MANILA, Philippines - The Senate on Monday approved on third and final reading a bill amending the Rural Bank Act to allow foreign capital infusion in rural banks.
Senator Serge Osmeña, chairman of the Committee on Banks, Financial Institutions and Currencies, said Senate Bill No. 3282 aims to allow foreign equity in rural banks as a way to spur countryside development.
"This measure amends Section 4 of Republic Act 7353 and once enacted into law, allows foreign individuals and entities to acquire equity of up to 60% in rural banks," Osmeña said in his sponsorship speech.
At present, Section 4 of RA 7353 allows foreign banks to acquire equity in rural banks but prohibits foreign individuals or foreign entities from doing the same.
"Rural banks need to look beyond their limited resources and take advantage of funds available elsewhere.

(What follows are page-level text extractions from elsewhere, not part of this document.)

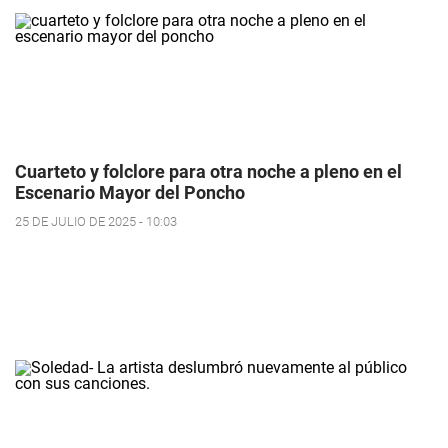
Cuarteto y folclore para otra noche a pleno en el
Escenario Mayor del Poncho
25 DE JULIO DE 2025 - 10:03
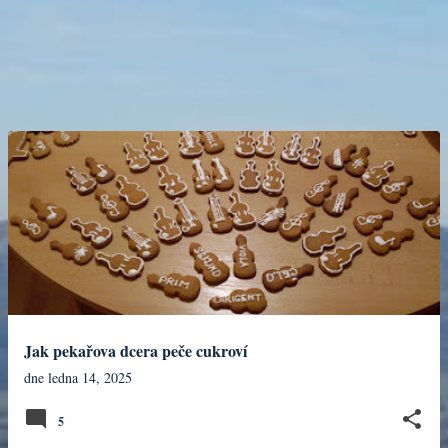
Jak pekařova dcera peče cukroví
dne
ledna 14, 2025
5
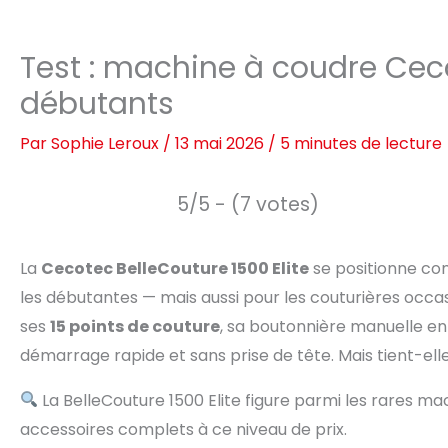
Test : machine à coudre Ceco
débutants
Par
Sophie Leroux
/
13 mai 2026
/
5 minutes de lecture
5/5 - (7 votes)
La
Cecotec BelleCouture 1500 Elite
se positionne c
les débutantes — mais aussi pour les couturières occasi
ses
15 points de couture
, sa boutonnière manuelle en 
démarrage rapide et sans prise de tête. Mais tient-el
La BelleCouture 1500 Elite figure parmi les rares ma
accessoires complets à ce niveau de prix.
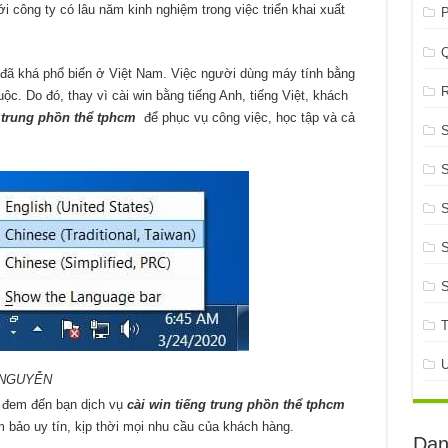
 công ty có lâu năm kinh nghiệm trong việc triển khai xuất
P
 đã khá phổ biến ở Việt Nam. Việc người dùng máy tính bằng
R
uộc. Do đó, thay vì cài win bằng tiếng Anh, tiếng Việt, khách
 trung phồn thể tphcm
để phục vụ công việc, học tập và cả
S
S
S
Ê NGUYỄN
 đem đến bạn dịch vụ
cài win tiếng trung phồn thể tphcm
 bảo uy tín, kịp thời mọi nhu cầu của khách hàng.
Dan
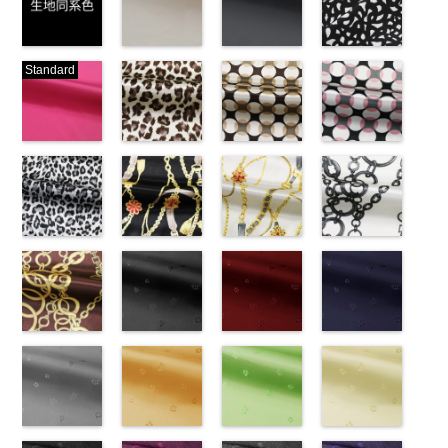
生地同系色
ベージュ
ブラック
ブラック×ホ
Standard
(-/TK)
(221/OT)
(19/OT)
ワイト模様
http://www.anys.co.jp/wp-
http://www.anys.co.jp/wp-
http://www.anys.co.jp/wp-
(KKP3601-
content/uploads/2013/04/jpg
content/uploads/2013/04/221.jpg
content/uploads/2013/02/19.jpg
24-C)
-
生地同系色
221
ベージュ
19
ブラック
http://www.anys.co.jp
無地
ピンク
ポリエ
無地
レオパード柄
ポリエ
無地
幾何学ドット
ポリエ
content/uploads/2013
幾何学ドット
ステル100％
(777/OT)
ステル100％
ブラウン
ステル100％
柄ベージュ
24-c.jpg
柄ピンク
CHARALIST、
http://www.anys.co.jp/wp-
CHARALIST、
(KKP1092-
CHARALIST、
(KKP1092-
KKP3601-24-
(KKP1092-
d.、
content/uploads/2013/08/777.jpg
d.、
55-B/UN)
d.、
93-C/UN)
C
93-D/UN)
ブラック×
DOLCELABY、
777
ピンク
DOLCELABY、
http://www.anys.co.jp/wp-
DOLCELABY、
http://www.anys.co.jp/wp-
ホワイト
http://www.anys.co.jp
模
FairyRose、
無地
レオパード柄
ポリエ
FairyRose、
content/uploads/2013/08/kkp1092-
チェーンベル
FairyRose、
content/uploads/2013/08/kkp1092-
チェーンベル
様
content/uploads/2013
チェーン柄ホ
ポリエス
JEANNE、
ステル100％
グレー
JEANNE、
55-b.jpg
ト柄ブラック
JEANNE、
93-c.jpg
ト柄ホワイト
テル100％
93-d.jpg
ワイト
LUNAMARY、
CHARALIST、
(KKP1092-
LUNAMARY、
KKP1092-55-
(KKP1092-
LUNAMARY、
KKP1092-93-
(KKP1092-
DOLCELABY、
KKP1092-93-
(KKP2090-
LUNAMARY
d.、
55-C/UN)
LUNAMARY
B
137-D/UN)
ブラウン
LUNAMARY
C
137-A/UN)
ベージュ
FairyRose
D
145-A/UN)
ピンク
幾
ラージサイ
DOLCELABY、
http://www.anys.co.jp/wp-
ラージサイ
レオパード柄
http://www.anys.co.jp/wp-
ラージサイ
幾何学ドット
http://www.anys.co.jp/wp-
6000
何学ドット柄
http://www.anys.co.jp
ズ、
FairyRose、
content/uploads/2013/08/kkp1092-
チェーン柄ブ
ズ、
ポリエステル
content/uploads/2013/08/kkp1092-
花柄ブラック
ズ、
柄
content/uploads/2013/08/kkp1092-
花柄レッド
ポリエス
ポリエステル
content/uploads/2013
花柄ネイビー
Macolina、
JEANNE、
55-c.jpg
ラウン
Macolina、
100％
137-d.jpg
(AK203-
Macolina、
テル100％
137-a.jpg
(AK203-
100％
145-a.jpg
(AK203-
NUDE、
LUNAMARY、
KKP1092-55-
(KKP21090-
NUDE、
DOLCELABY
KKP1092-
55/LT)
NUDE、
DOLCELABY
KKP1092-
51/LT)
DOLCELABY
KKP2090-
50/LT)
pinkywolman
LUNAMARY
C
145-B/UN)
グレー
レ
pinkywolman
6000
137-D
http://www.anys.co.jp/wp-
ブラッ
pinkywolman
6000
137-A
http://www.anys.co.jp/wp-
ホワイ
6000
145-A
http://www.anys.co.jp
ホワイ
0
ラージサイ
オパード柄
http://www.anys.co.jp/wp-
0
ク
content/uploads/2013/05/ak203-
チェーン
0
ト
content/uploads/2013/05/ak203-
チェーン
ト
content/uploads/2013
チェーン
ズ、
ポリエステル
content/uploads/2013/08/kkp2090-
花柄グレー
ベルト柄
55.jpg
花柄オレンジ
ポ
ベルト柄
51.jpg
花柄グリーン
ポ
柄
50.jpg
花柄ベージュ
ポリエス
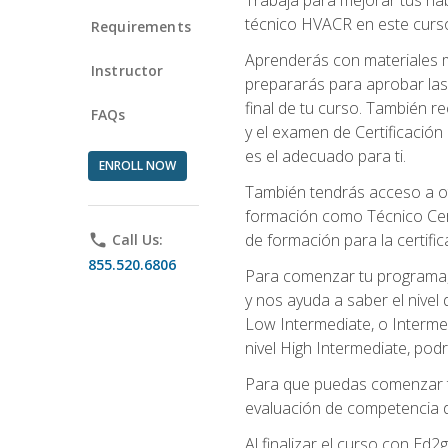
técnico HVACR en este curso 
Requirements
Aprenderás con materiales m
Instructor
prepararás para aprobar las
final de tu curso. También 
FAQs
y el examen de Certificación 
es el adecuado para ti.
ENROLL NOW
También tendrás acceso a ot
formación como Técnico Cert
de formación para la certifi
phone
Call Us:
855.520.6806
Para comenzar tu programa, 
y nos ayuda a saber el nivel
Low Intermediate, o Interme
nivel High Intermediate, podr
Para que puedas comenzar tu
evaluación de competencia de
Al finalizar el curso con E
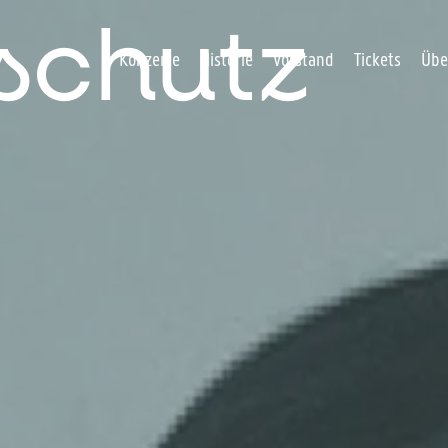
schutz
Navigation überspringen
Konzerte
Historie
Vorstand
Tickets
Übe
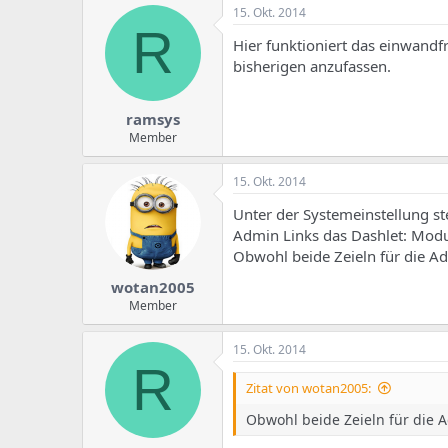
15. Okt. 2014
R
Hier funktioniert das einwandfr
bisherigen anzufassen.
ramsys
Member
15. Okt. 2014
Unter der Systemeinstellung st
Admin Links das Dashlet: Modul
Obwohl beide Zeieln für die Ad
wotan2005
Member
15. Okt. 2014
R
Zitat von wotan2005:
Obwohl beide Zeieln für die A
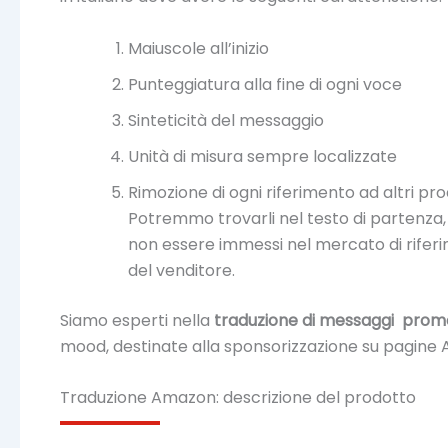
Maiuscole all’inizio
Punteggiatura alla fine di ogni voce
Sinteticità del messaggio
Unità di misura sempre localizzate
Rimozione di ogni riferimento ad altri p
Potremmo trovarli nel testo di partenza,
non essere immessi nel mercato di riferi
del venditore.
Siamo esperti nella
traduzione di messaggi promo
mood, destinate alla sponsorizzazione su pagine 
Traduzione Amazon: descrizione del prodotto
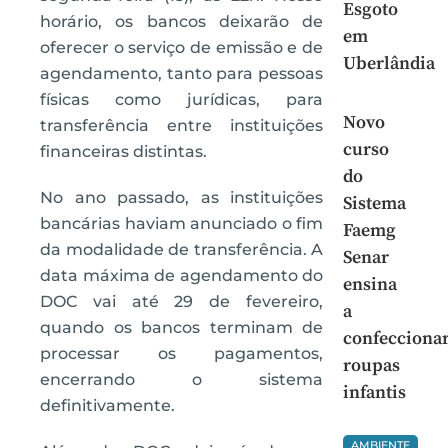
Esgoto
horário, os bancos deixarão de
em
oferecer o serviço de emissão e de
Uberlândia
agendamento, tanto para pessoas
físicas como jurídicas, para
Novo
transferência entre instituições
curso
financeiras distintas.
do
No ano passado, as instituições
Sistema
bancárias haviam anunciado o fim
Faemg
da modalidade de transferência. A
Senar
data máxima de agendamento do
ensina
DOC vai até 29 de fevereiro,
a
quando os bancos terminam de
confecciona
processar os pagamentos,
roupas
encerrando o sistema
infantis
definitivamente.
AMBIENTE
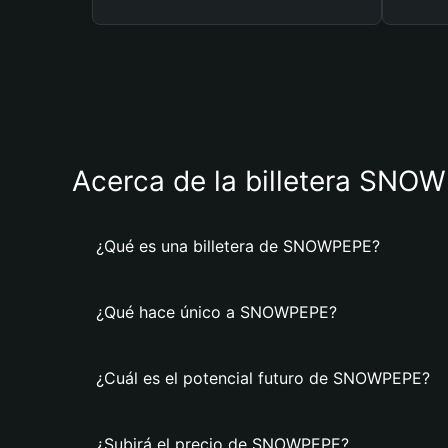
Acerca de la billetera SNO
¿Qué es una billetera de SNOWPEPE?
¿Qué hace único a SNOWPEPE?
¿Cuál es el potencial futuro de SNOWPEPE?
¿Subirá el precio de SNOWPEPE?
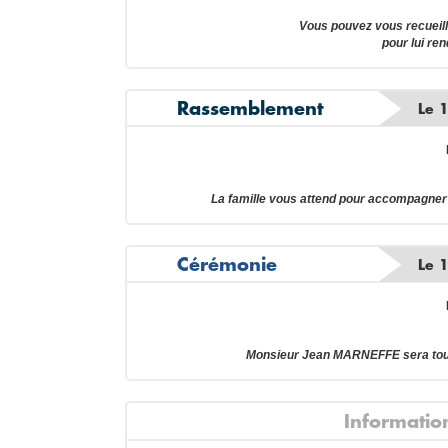
Vous pouvez vous recuei
pour lui re
Rassemblement
Le 
La famille vous attend pour accompagn
Cérémonie
Le 
Monsieur Jean MARNEFFE sera tou
Informatio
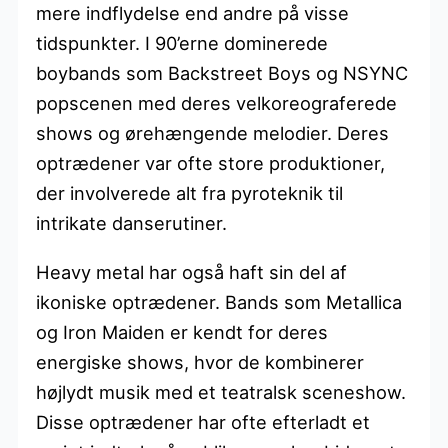
mere indflydelse end andre på visse
tidspunkter. I 90’erne dominerede
boybands som Backstreet Boys og NSYNC
popscenen med deres velkoreograferede
shows og ørehængende melodier. Deres
optrædener var ofte store produktioner,
der involverede alt fra pyroteknik til
intrikate danserutiner.
Heavy metal har også haft sin del af
ikoniske optrædener. Bands som Metallica
og Iron Maiden er kendt for deres
energiske shows, hvor de kombinerer
højlydt musik med et teatralsk sceneshow.
Disse optrædener har ofte efterladt et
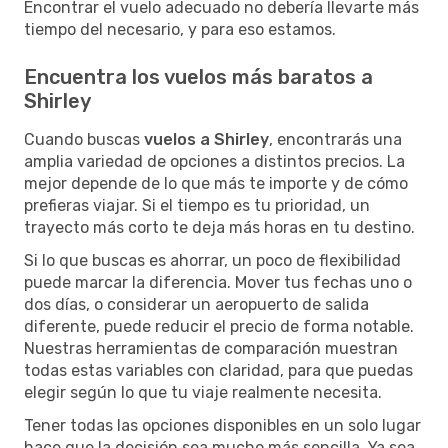
Encontrar el vuelo adecuado no debería llevarte más
tiempo del necesario, y para eso estamos.
Encuentra los vuelos más baratos a
Shirley
Cuando buscas
vuelos a Shirley
, encontrarás una
amplia variedad de opciones a distintos precios. La
mejor depende de lo que más te importe y de cómo
prefieras viajar. Si el tiempo es tu prioridad, un
trayecto más corto te deja más horas en tu destino.
Si lo que buscas es ahorrar, un poco de flexibilidad
puede marcar la diferencia. Mover tus fechas uno o
dos días, o considerar un aeropuerto de salida
diferente, puede reducir el precio de forma notable.
Nuestras herramientas de comparación muestran
todas estas variables con claridad, para que puedas
elegir según lo que tu viaje realmente necesita.
Tener todas las opciones disponibles en un solo lugar
hace que la decisión sea mucho más sencilla. Ya sea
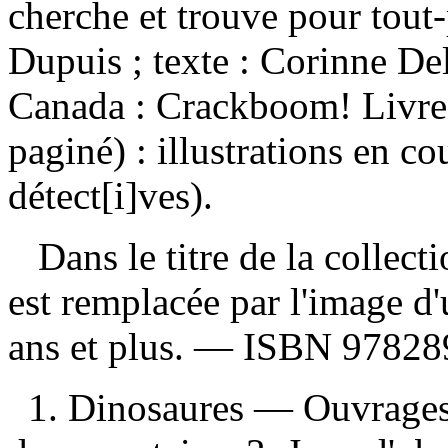
cherche et trouve pour tout-
Dupuis ; texte : Corinne D
Canada : Crackboom! Livre
paginé) : illustrations en c
détect[i]ves).
Dans le titre de la collectio
est remplacée par l'image d
ans et plus. —
ISBN
97828
1. Dinosaures — Ouvrages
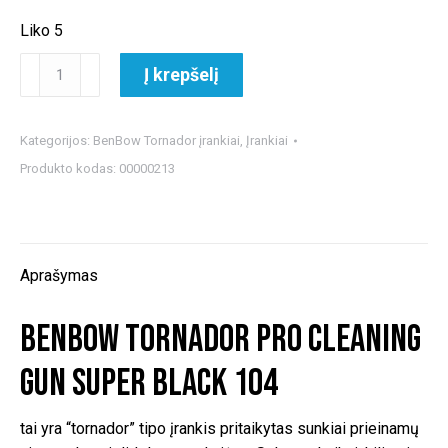
Liko 5
produkto
Į krepšelį
kiekis:
BenBow
Tornador
Kategorijos:
BenBow Tornador įrankiai
,
Įrankiai
PRO
Produkto kodas:
00000213
Cleaning
Gun
Super
Black
Aprašymas
104
BenBow Tornador PRO Cleaning
Gun Super Black 104
tai yra “tornador” tipo įrankis pritaikytas sunkiai prieinamų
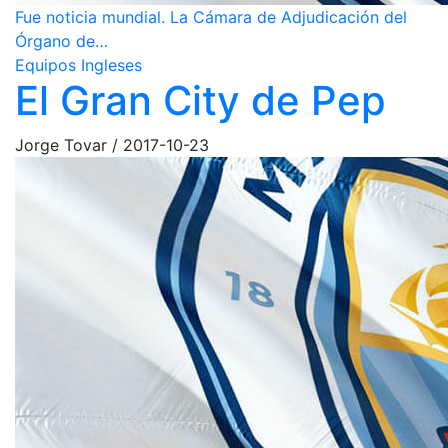
Fue noticia mundial. La Cámara de Adjudicación del
Órgano de…
Equipos Ingleses
El Gran City de Pep
Jorge Tovar
/
2017-10-23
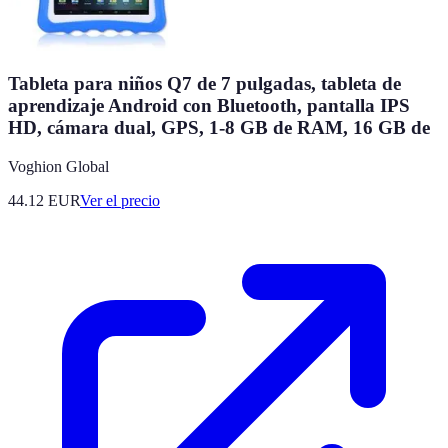
Tableta para niños Q7 de 7 pulgadas, tableta de
aprendizaje Android con Bluetooth, pantalla IPS
HD, cámara dual, GPS, 1-8 GB de RAM, 16 GB de
Voghion Global
44.12
EUR
Ver el precio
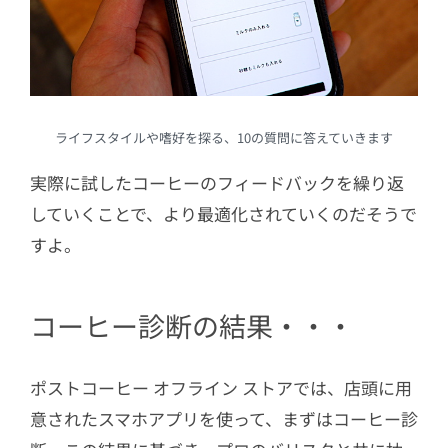
ライフスタイルや嗜好を探る、10の質問に答えていきます
実際に試したコーヒーのフィードバックを繰り返
していくことで、より最適化されていくのだそうで
すよ。
コーヒー診断の結果・・・
ポストコーヒー オフライン ストアでは、店頭に用
意されたスマホアプリを使って、まずはコーヒー診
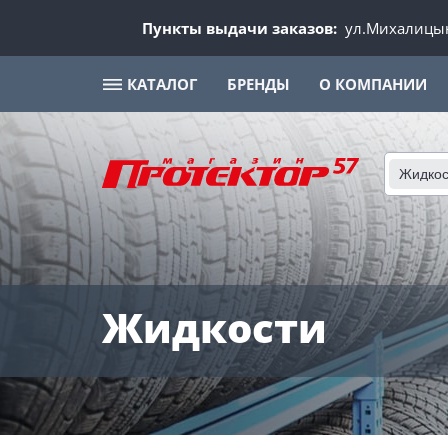
Пункты выдачи заказов:
ул.Михалицын
КАТАЛОГ
БРЕНДЫ
О КОМПАНИИ
Жидкос
Жидкости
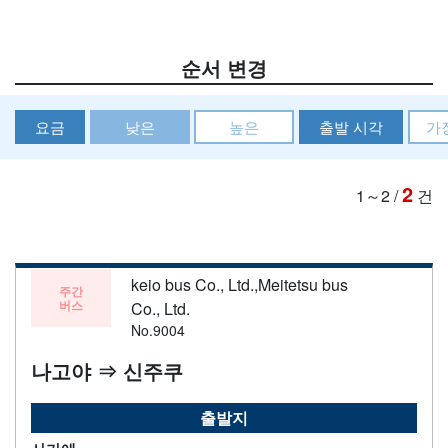
순서 변경
요금
낮은
높은
출발 시각
가
2
1～2
/
건
keio bus Co., Ltd.,Meitetsu bus
주간
버스
Co., Ltd.
No.9004
나고야 ⇒ 신주쿠
출발지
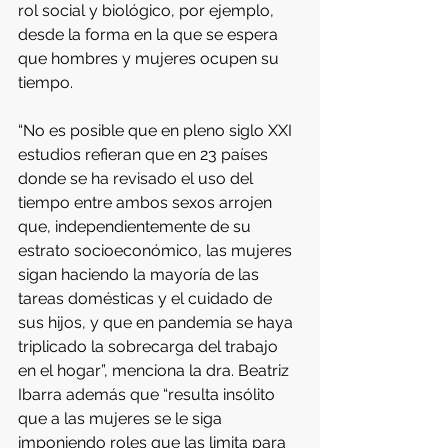
rol social y biológico, por ejemplo, 
desde la forma en la que se espera 
que hombres y mujeres ocupen su 
tiempo.
“No es posible que en pleno siglo XXI 
estudios refieran que en 23 países 
donde se ha revisado el uso del 
tiempo entre ambos sexos arrojen 
que, independientemente de su 
estrato socioeconómico, las mujeres 
sigan haciendo la mayoría de las 
tareas domésticas y el cuidado de 
sus hijos, y que en pandemia se haya 
triplicado la sobrecarga del trabajo 
en el hogar”, menciona la dra. Beatriz 
Ibarra además que “resulta insólito 
que a las mujeres se le siga 
imponiendo roles que las limita para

The opportunity to forge international equity partnerships would put rural banks on a level playing field with its thrift and commercial banking counterparts that are able to take in foreign partners," Osmeña said.
The senator emphasized the importance of the rural banking industry. "Total assets as of end September 2011 reached P169 billion, 9.2 percent higher than the P155 billion recorded in the previous year," he said.
Even with the high capital adequacy ratio, Osmeña said a Bangko Sentral report showed that only 482 out of the total 565 rural banks were able to comply with the minimum amount of capital requirement. He said this is why foreign equity investments are needed by rural banks.
"(The bill) will stimulate more activity among rural banks by creating an environment that is beneficial to foreign investors, local banking patrons and the national economy," he said.